Listen Up!

One of the most important skills a person can possess whether they’re working in the streets as an EMT or a paramedic, or they’re sitting behind the desk as a supervisor or manager is the ability to actively listen.  It’s not a very easy skill to perfect. Too many people confuse active listening with actively hearing what is going on around you.  There’s a distinct difference between the two.

When a person hears something, they are acknowledging that there is noise.  Have you ever said to someone, “did you hear that?”  If the person’s response is confusion, or a lack of recognition, it’s almost instinctive to follow that up with a one word answer: “Listen!”  Listening involves the actual processing and recognition of what a person hears.  Hearing is instinctive.  People do it, animals do it.  Listening though takes focus and higher brain function.

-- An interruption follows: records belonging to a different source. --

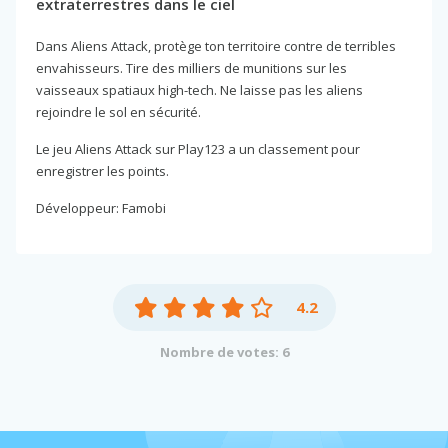
extraterrestres dans le ciel
Dans Aliens Attack, protège ton territoire contre de terribles
envahisseurs. Tire des milliers de munitions sur les
vaisseaux spatiaux high-tech. Ne laisse pas les aliens
rejoindre le sol en sécurité.
Le jeu Aliens Attack sur Play123 a un classement pour
enregistrer les points.
Développeur: Famobi
4.2
Nombre de votes: 6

Now, let’s apply this to a situation in the field.  It’s our job to listen to our patients, and it is really one of the biggest pieces of our assessment.  It is what gives us a story, and a history of the events leading up to what led them to call 9-1-1 in the first place.  While it’s important to hear the story that you are being told, it is much more beneficial to the patient if you listen to what they are saying.  There might be more to what is going on, and by not paying attention (not listening) you could miss that little piece of the story that puts everything together.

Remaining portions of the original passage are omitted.